The report takes the bank to task for hiding losses for three months last year, overstating the value of its trading positions and ignoring red flags. When regulators grew concerned, JPMorgan withheld information about the nature of the portfolio, Senate investigators say.
At one point, the bank was providing regulators daily profit and loss statements from its investment division so they could see what was going on. But Dimon put a stop to it. When one of his subordinates resumed the updates, “Dimon reportedly raised his voice in anger,” the Senate report said.
Days after losses on the portfolio jumped to more than a billion dollars, Dimon dismissed concerns about the trades as a “tempest in a teapot.”
A senior banks examiner told the subcommittee that it was “very common” for JPMorgan to push back on findings and recommendations by regulators. He recalled one instance in which bank executives even yelled at the examiners and called them “stupid.”
JPMorgan did not immediately respond to a request for comment.
Meanwhile, on Thursday, the Federal Reserve said it had found “weaknesses” in JPMorgan’s capital plans, derailing the company’s plans to use its cash reserves to reward shareholders. It uncovered a similar issue at another prestigious Wall Street firm, Goldman Sachs.
The companies last week passed the Fed’s so-called “stress test,” which examines whether big banks can survive a downturn. But regulators said they had found issues in its capital plans that were “significant enough to require immediate attention.”
The two banks were ordered to resubmit their plans to the Fed by September, though they can continue to issue dividends and buy back stock in the interim.
Fourteen other big banks received a thumbs up on their capital plans. But the Fed outright rejected BB&T and Ally Financial, which is still largely owned by the federal government. Ally was the only bank to fail the Fed’s stress test last week.
After those results, the company called the central bank’s analysis “fundamentally flawed.”
Whereas analysts suspected Ally, which still owes the government $11.4 billion in bailout funds, would meet resistance from regulators, few anticipated JPMorgan or Goldman would have trouble.

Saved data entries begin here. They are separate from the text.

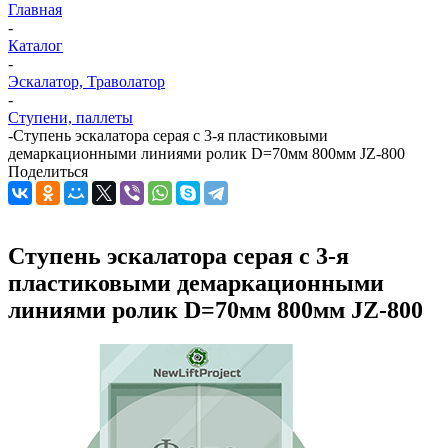
Главная
-
Каталог
-
Эскалатор, Траволатор
-
Ступени, паллеты
-
Ступень эскалатора серая с 3-я пластиковыми
демаркационными линиями ролик D=70мм 800мм JZ-800
Поделиться
Ступень эскалатора серая с 3-я
пластиковыми демаркационными
линиями ролик D=70мм 800мм JZ-800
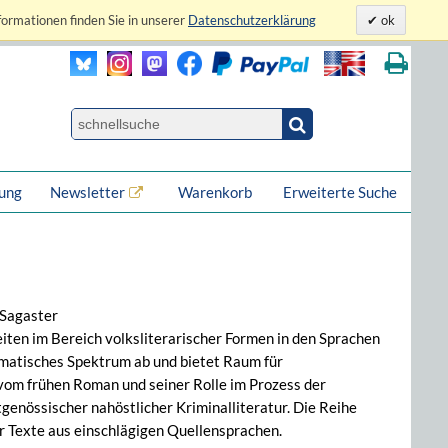
formationen finden Sie in unserer
Datenschutzerklärung
ok
lung
Newsletter
Warenkorb
Erweiterte Suche
 Sagaster
eiten im Bereich volksliterarischer Formen in den Sprachen
hematisches Spektrum ab und bietet Raum für
 vom frühen Roman und seiner Rolle im Prozess der
enössischer nahöstlicher Kriminalliteratur. Die Reihe
 Texte aus einschlägigen Quellensprachen.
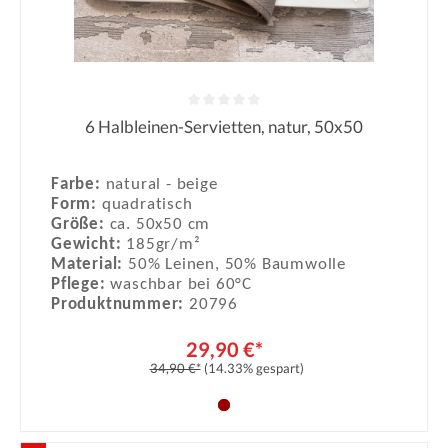
6 Halbleinen-Servietten, natur, 50x50
Durchschnittliche Bewertung von 0
Farbe:
natural - beige
Form:
quadratisch
Größe:
ca. 50x50 cm
Gewicht:
185gr/m²
Material:
50% Leinen, 50% Baumwolle
Pflege:
waschbar bei 60°C
Produktnummer:
20796
29,90 €*
34,90 €*
(14.33% gespart)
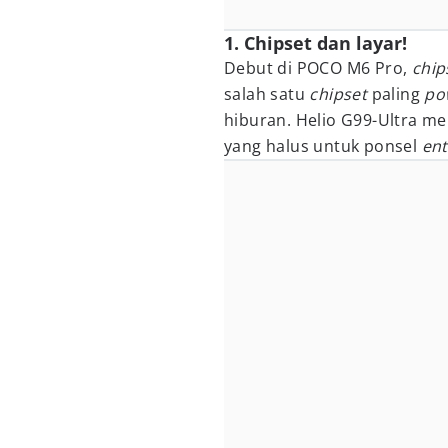
1. Chipset dan layar!
Debut di POCO M6 Pro,
chip
salah satu
chipset
paling
po
hiburan. Helio G99-Ultra me
yang halus untuk ponsel
ent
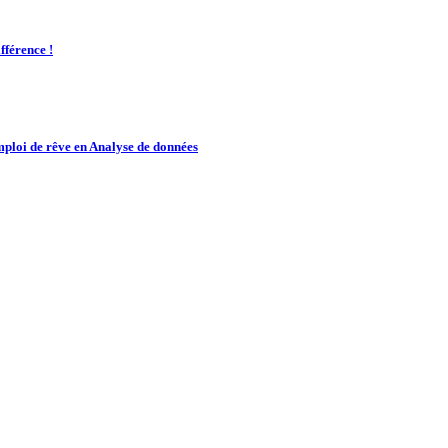
fférence !
mploi de rêve en Analyse de données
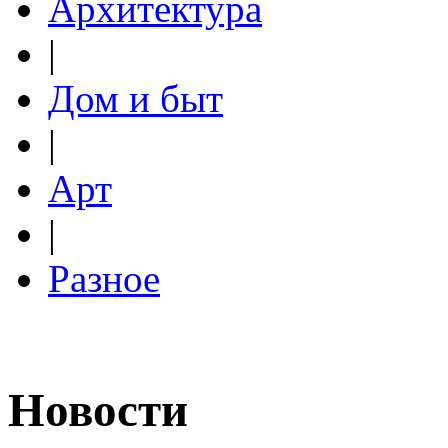
Архитектура
|
Дом и быт
|
Арт
|
Разное
Новости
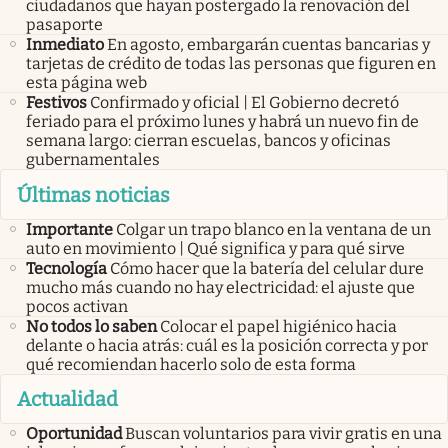
ciudadanos que hayan postergado la renovación del
pasaporte
Inmediato
En agosto, embargarán cuentas bancarias y
tarjetas de crédito de todas las personas que figuren en
esta página web
Festivos
Confirmado y oficial | El Gobierno decretó
feriado para el próximo lunes y habrá un nuevo fin de
semana largo: cierran escuelas, bancos y oficinas
gubernamentales
Últimas noticias
Importante
Colgar un trapo blanco en la ventana de un
auto en movimiento | Qué significa y para qué sirve
Tecnología
Cómo hacer que la batería del celular dure
mucho más cuando no hay electricidad: el ajuste que
pocos activan
No todos lo saben
Colocar el papel higiénico hacia
delante o hacia atrás: cuál es la posición correcta y por
qué recomiendan hacerlo solo de esta forma
Actualidad
Oportunidad
Buscan voluntarios para vivir gratis en una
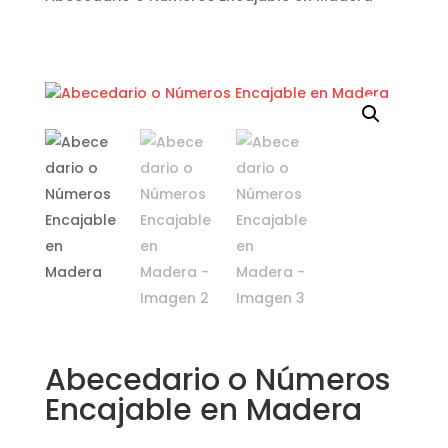
Abecedario o Números
Encajable en Madera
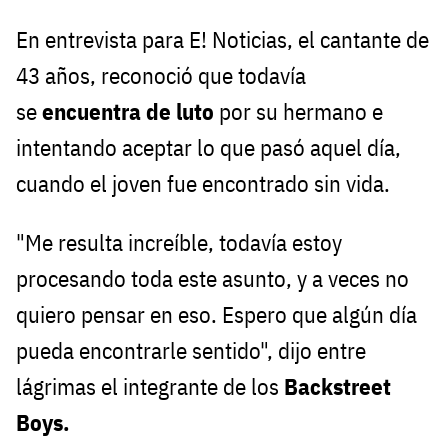
En entrevista para E! Noticias, el cantante de
43 años, reconoció que todavía
se
encuentra de luto
por su hermano e
intentando aceptar lo que pasó aquel día,
cuando el joven fue encontrado sin vida.
"Me resulta increíble, todavía estoy
procesando toda este asunto, y a veces no
quiero pensar en eso. Espero que algún día
pueda encontrarle sentido", dijo entre
lágrimas el integrante de los
Backstreet
Boys.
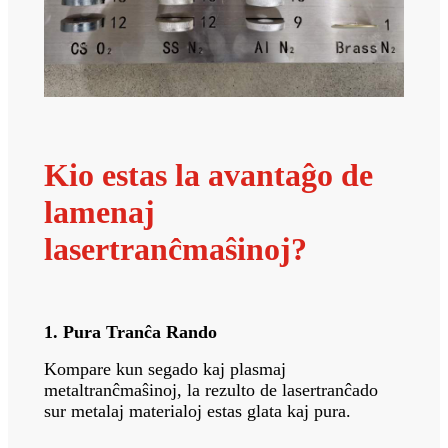
Kio estas la avantaĝo de
lamenaj
lasertranĉmaŝinoj?
1. Pura Tranĉa Rando
Kompare kun segado kaj plasmaj
metaltranĉmaŝinoj, la rezulto de lasertranĉado
sur metalaj materialoj estas glata kaj pura.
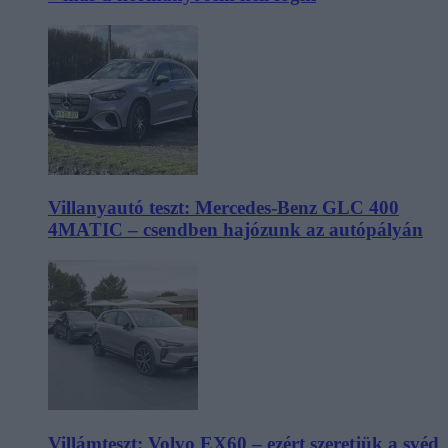
Villanyautó teszt: Mercedes-Benz GLC 400
4MATIC – csendben hajózunk az autópályán
Villámteszt: Volvo EX60 – ezért szeretjük a svéd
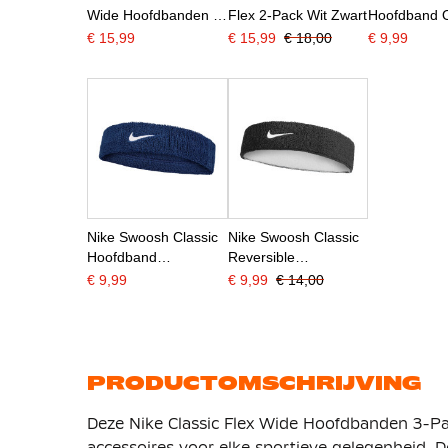
Wide Hoofdbanden 3-
Flex 2-Pack Wit Zwart
Hoofdband 
Pack Rood Blauw Wit
Wit
€ 15,99
€ 15,99
€ 18,00
€ 9,99
Nike Swoosh Classic
Nike Swoosh Classic
Hoofdband
Reversible
Donkerblauw Wit
Hoofdband Zwart Wit
€ 9,99
€ 9,99
€ 14,00
Zwart
PRODUCTOMSCHRIJVING
Deze Nike Classic Flex Wide Hoofdbanden 3-Pack
accessoires voor elke sportieve gelegenheid.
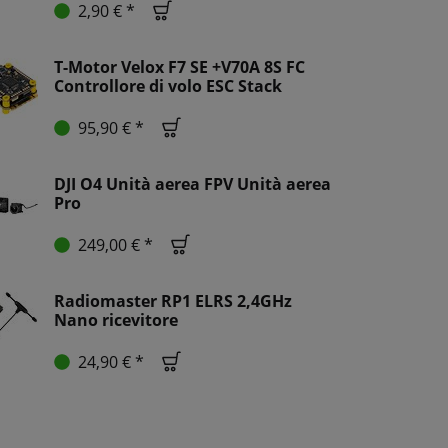
2,90 € *
T-Motor Velox F7 SE +V70A 8S FC
Controllore di volo ESC Stack
95,90 € *
DJI O4 Unità aerea FPV Unità aerea
Pro
249,00 € *
Radiomaster RP1 ELRS 2,4GHz
Nano ricevitore
24,90 € *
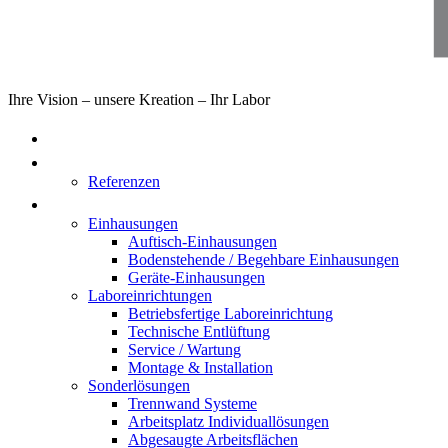
Ihre Vision – unsere Kreation – Ihr Labor
Home
Über uns
Referenzen
Produkte
Einhausungen
Auftisch-Einhausungen
Bodenstehende / Begehbare Einhausungen
Geräte-Einhausungen
Laboreinrichtungen
Betriebsfertige Laboreinrichtung
Technische Entlüftung
Service / Wartung
Montage & Installation
Sonderlösungen
Trennwand Systeme
Arbeitsplatz Individuallösungen
Abgesaugte Arbeitsflächen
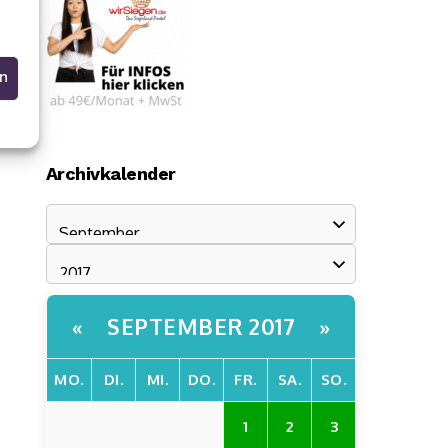
en
Archivkalender
SEPTEMBER 2017
«
»
MO.
DI.
MI.
DO.
FR.
SA.
SO.
1
2
3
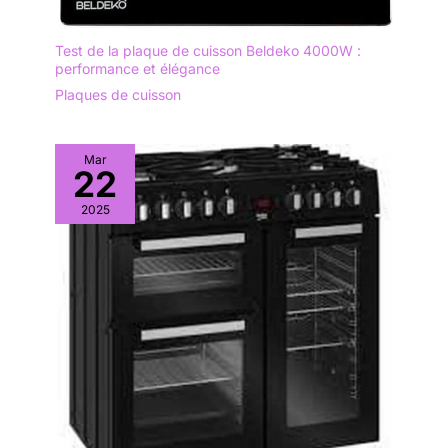
Test de la plaque de cuisson Beldeko 4000W :
performance et élégance
Plaques de cuisson
Mar
22
2025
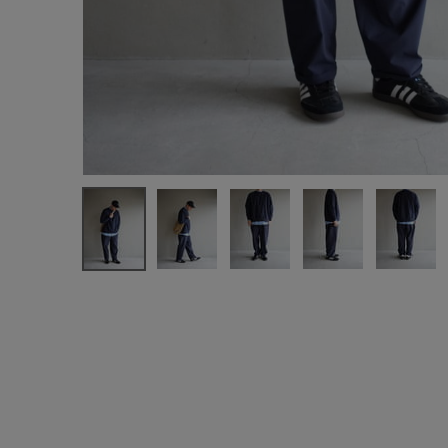
注文履歴
新規会員登録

“We are pleased to continue to have the flexibility to return capital to shareholders,” Goldman chief executive Lloyd Blankfein said in a statement. Dimon said the firm is “fully committed to meeting all of the Fed’s requirements.” In a statement, the chairman went on announce that the board intends to increase the company’s dividend in the second quarter from 30 cents to 39 cents per share.
BB&T sailed through last week’s test with one of the highest capital scores of the 18 banks. But in the latest round of testing, the Fed said its capital plan was rejected “based on a qualitative assessment.”